Best practices for upgrading clusters

This page provides guidelines for keeping your Google Kubernetes Engine (GKE) cluster seamlessly up-to-date, and recommendations for creating an upgrade strategy that fits your needs and increases availability and reliability of your environments. You can use this information to keep your clusters updated for stability and security with minimal disruptions to your workloads.

Set up multiple environments

As part of your workflow for delivering software updates, we recommend that you use multiple environments. Multiple environments help you minimize risk and unwanted downtime by testing software and infrastructure updates separately from your production environment. At minimum, you should have a production environment and a pre-production or test environment.

Consider the following recommended environments:

Environment Description
Production Used to serve live traffic to end users for mission critical business applications.
Staging Used to ensure that all new changes deployed from previous environments are working as intended before the changes are deployed to production.
Testing Used to performance benchmark, test and QA workloads against the GKE release you will use in production. In this environment, you can test the upgrade of the control plane and nodes before doing so in production.
Development Used for active development that relies on the same version running in production. In this environment, you create fixes and incremental changes to be deployed in production.
Canary Used as a secondary development environment for testing newer Kubernetes releases, GKE features and APIs to gain better time to market once these releases are promoted and become default.

Enroll clusters in release channels

Kubernetes often releases updates, to deliver security updates, fix known issues, and introduce new features. GKE release channels offer you the ability to balance between stability and feature set of the version deployed in the cluster. When you enroll a new cluster in a release channel, Google automatically manages the version and upgrade cadence for the cluster and its node pools.

To keep clusters up-to-date with the latest GKE and Kubernetes updates, here are some recommended environments and the respective release channels the clusters should be enrolled in:

Environment Release channel Description
Production Stable or regular For stability and version maturity, use the stable or regular channel for production workloads.
Staging Same as production To ensure your tests are indicative of the version your production will be upgraded to, use the same release channel as production.
Testing
Development
Canary Rapid To test the latest Kubernetes releases and to get ahead of the curve by testing new GKE features or APIs, use the rapid channel. You can improve your time to market when the version in rapid is promoted to the channel you're using for production.

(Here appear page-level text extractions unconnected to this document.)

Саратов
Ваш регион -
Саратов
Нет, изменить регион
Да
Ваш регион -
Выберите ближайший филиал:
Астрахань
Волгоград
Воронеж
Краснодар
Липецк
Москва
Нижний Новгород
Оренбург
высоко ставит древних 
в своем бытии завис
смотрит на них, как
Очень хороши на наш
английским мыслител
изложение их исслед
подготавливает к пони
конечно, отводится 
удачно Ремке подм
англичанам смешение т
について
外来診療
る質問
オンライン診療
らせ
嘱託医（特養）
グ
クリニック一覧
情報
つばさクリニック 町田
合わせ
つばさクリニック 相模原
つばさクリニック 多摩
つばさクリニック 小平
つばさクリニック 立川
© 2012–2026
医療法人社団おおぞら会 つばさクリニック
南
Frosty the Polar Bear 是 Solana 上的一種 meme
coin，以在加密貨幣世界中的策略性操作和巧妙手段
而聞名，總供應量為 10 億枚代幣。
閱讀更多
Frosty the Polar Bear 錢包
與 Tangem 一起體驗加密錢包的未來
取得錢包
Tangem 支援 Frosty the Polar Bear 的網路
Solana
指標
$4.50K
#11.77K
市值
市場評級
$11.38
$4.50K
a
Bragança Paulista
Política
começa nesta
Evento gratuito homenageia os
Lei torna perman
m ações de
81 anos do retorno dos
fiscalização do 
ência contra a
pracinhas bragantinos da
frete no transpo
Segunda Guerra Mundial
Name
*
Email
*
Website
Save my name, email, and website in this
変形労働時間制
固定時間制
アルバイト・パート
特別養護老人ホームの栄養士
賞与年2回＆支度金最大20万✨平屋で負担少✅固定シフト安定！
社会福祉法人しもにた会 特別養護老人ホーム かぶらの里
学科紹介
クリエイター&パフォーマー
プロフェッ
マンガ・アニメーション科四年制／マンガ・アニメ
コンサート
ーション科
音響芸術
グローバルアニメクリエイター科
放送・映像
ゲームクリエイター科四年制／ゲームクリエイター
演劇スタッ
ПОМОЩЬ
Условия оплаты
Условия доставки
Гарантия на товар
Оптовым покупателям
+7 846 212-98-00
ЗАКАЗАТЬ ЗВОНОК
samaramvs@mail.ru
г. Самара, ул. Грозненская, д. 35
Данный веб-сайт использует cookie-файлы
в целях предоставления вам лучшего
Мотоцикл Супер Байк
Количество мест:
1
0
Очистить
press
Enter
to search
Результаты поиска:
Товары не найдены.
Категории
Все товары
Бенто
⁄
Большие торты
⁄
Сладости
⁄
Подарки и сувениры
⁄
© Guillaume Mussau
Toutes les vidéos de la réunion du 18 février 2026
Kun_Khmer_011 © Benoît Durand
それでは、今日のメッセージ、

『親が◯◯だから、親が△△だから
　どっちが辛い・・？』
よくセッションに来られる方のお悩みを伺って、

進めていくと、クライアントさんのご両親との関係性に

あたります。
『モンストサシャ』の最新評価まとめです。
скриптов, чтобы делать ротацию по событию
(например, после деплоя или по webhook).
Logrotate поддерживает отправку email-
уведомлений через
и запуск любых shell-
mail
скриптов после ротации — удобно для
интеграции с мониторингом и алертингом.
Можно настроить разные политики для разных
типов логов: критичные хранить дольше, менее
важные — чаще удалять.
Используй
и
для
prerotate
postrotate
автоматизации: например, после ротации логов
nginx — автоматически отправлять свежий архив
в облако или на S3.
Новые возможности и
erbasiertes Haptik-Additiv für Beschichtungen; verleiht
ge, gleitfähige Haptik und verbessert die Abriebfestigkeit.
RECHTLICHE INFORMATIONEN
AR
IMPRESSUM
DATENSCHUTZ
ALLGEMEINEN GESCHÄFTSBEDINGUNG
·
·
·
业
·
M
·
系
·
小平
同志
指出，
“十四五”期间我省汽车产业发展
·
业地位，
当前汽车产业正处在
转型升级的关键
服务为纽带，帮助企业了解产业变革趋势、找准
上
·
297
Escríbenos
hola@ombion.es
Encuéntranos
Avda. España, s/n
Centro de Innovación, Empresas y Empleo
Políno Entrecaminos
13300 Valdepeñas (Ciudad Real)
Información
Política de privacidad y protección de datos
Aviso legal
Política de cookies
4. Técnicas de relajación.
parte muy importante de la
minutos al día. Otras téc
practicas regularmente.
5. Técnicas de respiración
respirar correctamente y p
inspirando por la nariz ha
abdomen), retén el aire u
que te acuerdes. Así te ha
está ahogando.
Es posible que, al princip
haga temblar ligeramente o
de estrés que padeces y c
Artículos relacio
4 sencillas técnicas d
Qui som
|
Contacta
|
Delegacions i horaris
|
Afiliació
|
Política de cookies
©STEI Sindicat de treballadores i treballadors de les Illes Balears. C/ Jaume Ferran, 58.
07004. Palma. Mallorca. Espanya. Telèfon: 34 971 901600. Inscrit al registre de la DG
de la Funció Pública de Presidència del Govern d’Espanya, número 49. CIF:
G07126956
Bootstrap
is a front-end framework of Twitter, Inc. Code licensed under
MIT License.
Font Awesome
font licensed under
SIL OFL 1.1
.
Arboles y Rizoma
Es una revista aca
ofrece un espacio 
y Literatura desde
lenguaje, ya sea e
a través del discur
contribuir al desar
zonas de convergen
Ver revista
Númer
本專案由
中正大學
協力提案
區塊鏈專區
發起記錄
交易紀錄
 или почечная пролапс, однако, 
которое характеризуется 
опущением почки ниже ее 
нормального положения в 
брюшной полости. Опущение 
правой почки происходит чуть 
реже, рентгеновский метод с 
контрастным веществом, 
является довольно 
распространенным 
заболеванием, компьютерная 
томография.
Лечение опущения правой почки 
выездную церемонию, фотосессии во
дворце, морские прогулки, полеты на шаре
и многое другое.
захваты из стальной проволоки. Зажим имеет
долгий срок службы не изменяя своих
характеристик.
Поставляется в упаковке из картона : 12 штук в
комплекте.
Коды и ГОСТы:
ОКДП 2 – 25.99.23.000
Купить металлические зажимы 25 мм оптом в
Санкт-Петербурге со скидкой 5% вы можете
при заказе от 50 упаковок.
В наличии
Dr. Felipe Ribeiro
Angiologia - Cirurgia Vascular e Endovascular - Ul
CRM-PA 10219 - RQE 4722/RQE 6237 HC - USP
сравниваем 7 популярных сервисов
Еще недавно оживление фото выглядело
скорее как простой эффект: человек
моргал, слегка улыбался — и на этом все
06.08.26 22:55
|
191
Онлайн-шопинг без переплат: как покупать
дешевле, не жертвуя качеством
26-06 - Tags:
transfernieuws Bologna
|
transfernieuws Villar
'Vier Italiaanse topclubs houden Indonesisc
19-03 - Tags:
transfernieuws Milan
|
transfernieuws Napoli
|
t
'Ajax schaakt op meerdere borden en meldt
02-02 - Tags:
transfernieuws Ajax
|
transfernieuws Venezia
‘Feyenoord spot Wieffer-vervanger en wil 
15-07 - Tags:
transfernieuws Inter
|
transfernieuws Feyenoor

Create a continuous upgrade strategy

After enrolling your cluster in a release channel, that cluster is regularly upgraded to the version that meets the quality and stability bar for the channel. These updates include security and bug fixes, applied with increasing scrutiny at each channel:

  • Patches are pushed out to control plane and nodes in all channels gradually, accumulating soak time in rapid and regular channels before landing in the stable channel.
  • The control plane is upgraded first, followed by nodes to comply with the Kubernetes OSS policy (i.e., kubelet must not be newer than kube-apiserver).
  • GKE will automatically roll out patches to channels based on their criticality and importance.
  • The stable channel receives only critical patches.

Receive updates about new GKE versions

Information about new versions is published to the main GKE release notes page, as well as to an RSS feed. Each release channel has a simplified and dedicated release notes page (example: Release notes for stable channel) with information about the recommended GKE version for that channel.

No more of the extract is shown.